_DIRECTIONS_
All lines containing the string "thực" must be copied from the entries.
——————————
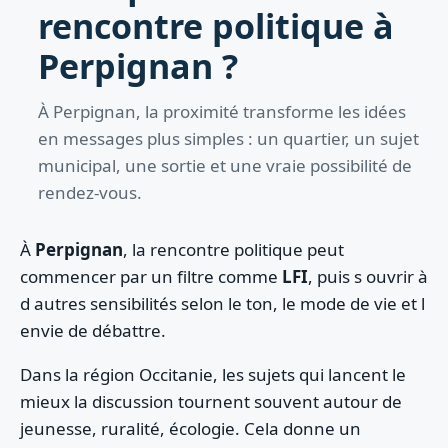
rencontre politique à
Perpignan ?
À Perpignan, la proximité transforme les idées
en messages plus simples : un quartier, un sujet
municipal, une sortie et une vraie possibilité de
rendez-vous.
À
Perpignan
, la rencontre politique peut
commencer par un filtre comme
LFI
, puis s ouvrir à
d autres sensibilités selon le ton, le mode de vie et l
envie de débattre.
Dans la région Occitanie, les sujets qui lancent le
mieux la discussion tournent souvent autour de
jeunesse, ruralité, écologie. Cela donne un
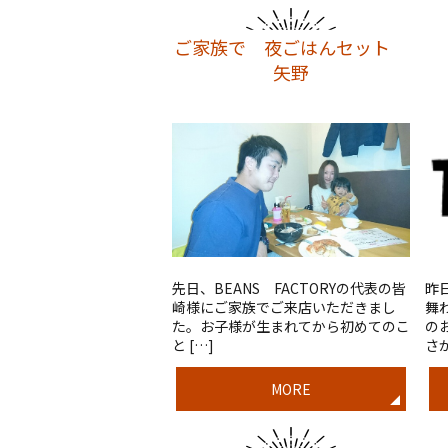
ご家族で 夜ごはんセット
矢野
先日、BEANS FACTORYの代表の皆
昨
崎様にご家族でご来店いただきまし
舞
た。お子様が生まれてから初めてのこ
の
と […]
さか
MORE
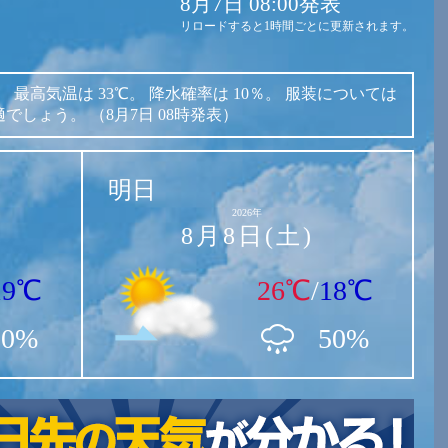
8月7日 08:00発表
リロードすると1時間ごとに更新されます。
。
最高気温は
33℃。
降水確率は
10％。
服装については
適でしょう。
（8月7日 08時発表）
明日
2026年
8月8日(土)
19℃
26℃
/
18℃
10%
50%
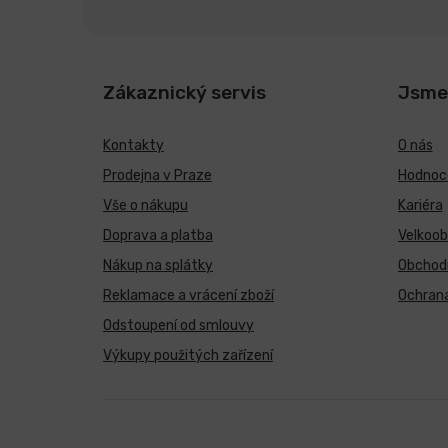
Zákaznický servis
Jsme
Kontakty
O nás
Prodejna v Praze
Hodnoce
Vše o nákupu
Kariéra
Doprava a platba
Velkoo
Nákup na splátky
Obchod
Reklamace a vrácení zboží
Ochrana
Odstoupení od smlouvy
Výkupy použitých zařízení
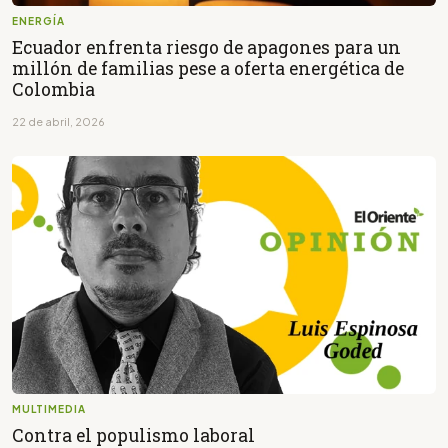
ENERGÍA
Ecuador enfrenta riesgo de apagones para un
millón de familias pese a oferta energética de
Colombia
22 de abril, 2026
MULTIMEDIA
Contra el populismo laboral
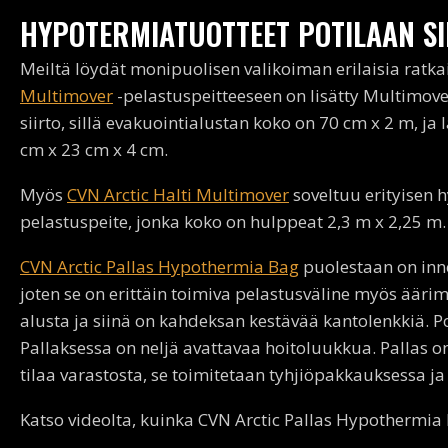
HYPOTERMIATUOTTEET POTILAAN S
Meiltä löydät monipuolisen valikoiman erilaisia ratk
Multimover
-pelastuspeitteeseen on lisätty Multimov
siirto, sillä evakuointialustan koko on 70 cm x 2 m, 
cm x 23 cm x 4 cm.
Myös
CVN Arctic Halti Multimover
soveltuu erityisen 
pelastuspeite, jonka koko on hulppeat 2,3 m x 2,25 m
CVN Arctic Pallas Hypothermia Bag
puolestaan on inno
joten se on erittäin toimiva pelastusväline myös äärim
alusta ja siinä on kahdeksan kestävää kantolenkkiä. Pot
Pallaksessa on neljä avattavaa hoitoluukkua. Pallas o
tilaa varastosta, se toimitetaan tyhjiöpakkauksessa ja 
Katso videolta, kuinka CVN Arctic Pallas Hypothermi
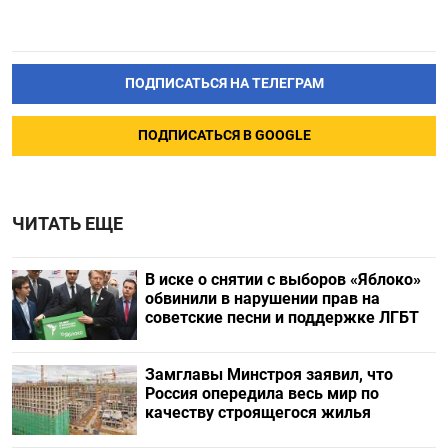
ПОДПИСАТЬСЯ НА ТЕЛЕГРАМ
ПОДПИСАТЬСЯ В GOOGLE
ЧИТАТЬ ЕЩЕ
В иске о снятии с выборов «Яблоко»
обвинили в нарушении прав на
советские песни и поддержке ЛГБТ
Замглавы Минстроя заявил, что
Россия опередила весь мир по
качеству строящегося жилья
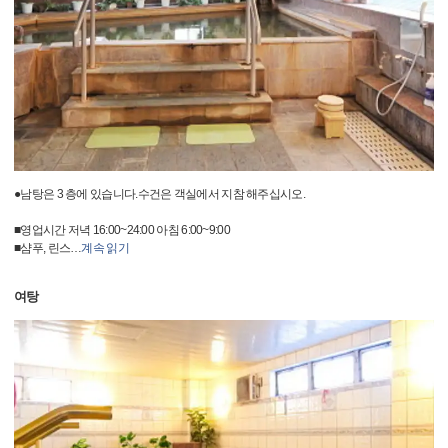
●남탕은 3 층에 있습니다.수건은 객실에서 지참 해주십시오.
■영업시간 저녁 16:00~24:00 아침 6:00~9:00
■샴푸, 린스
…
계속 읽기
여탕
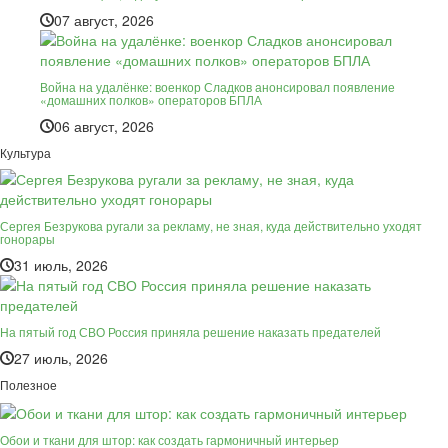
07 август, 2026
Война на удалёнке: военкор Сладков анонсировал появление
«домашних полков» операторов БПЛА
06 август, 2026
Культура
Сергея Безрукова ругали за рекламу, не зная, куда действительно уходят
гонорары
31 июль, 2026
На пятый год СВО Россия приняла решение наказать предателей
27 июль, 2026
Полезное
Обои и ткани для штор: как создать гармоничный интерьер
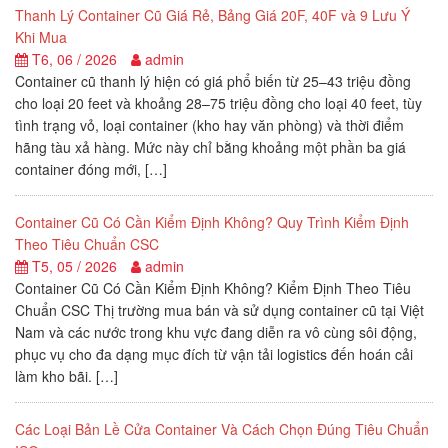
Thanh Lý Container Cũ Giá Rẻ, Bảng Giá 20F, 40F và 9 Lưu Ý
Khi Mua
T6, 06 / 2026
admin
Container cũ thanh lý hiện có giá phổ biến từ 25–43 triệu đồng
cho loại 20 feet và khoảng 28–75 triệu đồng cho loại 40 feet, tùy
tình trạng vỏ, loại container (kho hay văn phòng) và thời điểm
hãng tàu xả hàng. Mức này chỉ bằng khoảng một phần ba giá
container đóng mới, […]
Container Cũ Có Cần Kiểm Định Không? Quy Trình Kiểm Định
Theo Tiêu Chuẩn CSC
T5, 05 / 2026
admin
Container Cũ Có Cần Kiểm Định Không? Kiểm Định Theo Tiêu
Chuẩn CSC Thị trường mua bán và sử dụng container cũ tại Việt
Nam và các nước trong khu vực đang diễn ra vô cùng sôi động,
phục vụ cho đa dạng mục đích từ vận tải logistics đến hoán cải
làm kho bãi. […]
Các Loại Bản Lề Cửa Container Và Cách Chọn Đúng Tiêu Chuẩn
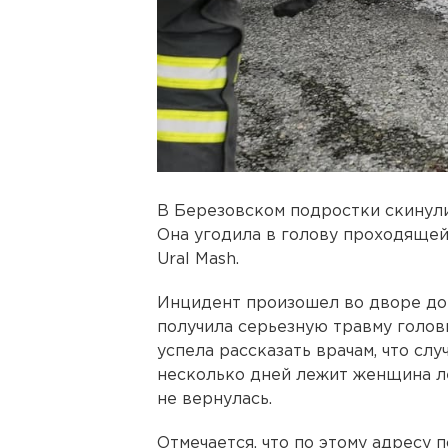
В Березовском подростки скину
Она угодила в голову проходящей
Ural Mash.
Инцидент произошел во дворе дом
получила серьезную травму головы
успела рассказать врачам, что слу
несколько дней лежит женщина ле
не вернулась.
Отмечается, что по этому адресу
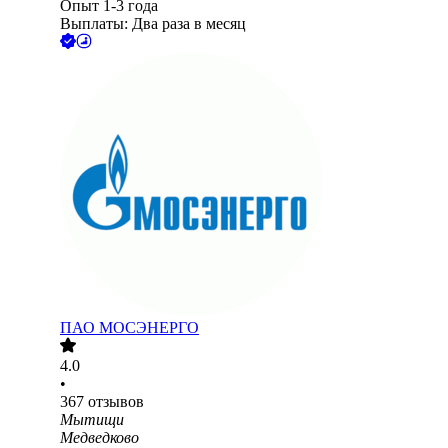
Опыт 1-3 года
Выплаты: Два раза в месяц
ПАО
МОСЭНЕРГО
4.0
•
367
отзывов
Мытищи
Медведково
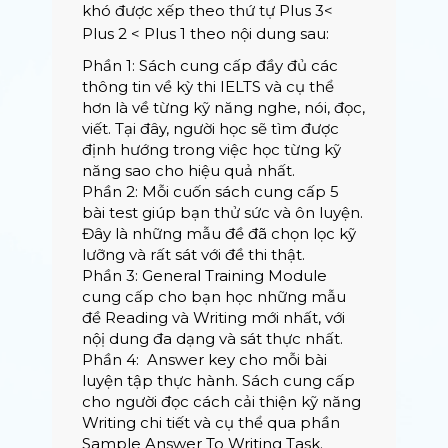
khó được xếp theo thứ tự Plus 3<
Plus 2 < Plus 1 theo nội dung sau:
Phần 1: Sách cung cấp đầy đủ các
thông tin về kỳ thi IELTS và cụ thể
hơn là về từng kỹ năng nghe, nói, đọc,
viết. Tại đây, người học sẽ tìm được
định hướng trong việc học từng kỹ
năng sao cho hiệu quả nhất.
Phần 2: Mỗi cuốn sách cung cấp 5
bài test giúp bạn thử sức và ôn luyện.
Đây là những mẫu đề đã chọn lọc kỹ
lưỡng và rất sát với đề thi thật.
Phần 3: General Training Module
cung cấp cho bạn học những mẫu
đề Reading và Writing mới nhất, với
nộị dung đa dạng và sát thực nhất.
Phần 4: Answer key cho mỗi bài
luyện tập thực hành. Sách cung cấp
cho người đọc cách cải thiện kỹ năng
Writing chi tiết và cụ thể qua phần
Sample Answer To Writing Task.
——————————
_FINISHED EXERCISE_
nộị dung đa dạng và sát thực nhất.
luyện tập thực hành. Sách cung cấp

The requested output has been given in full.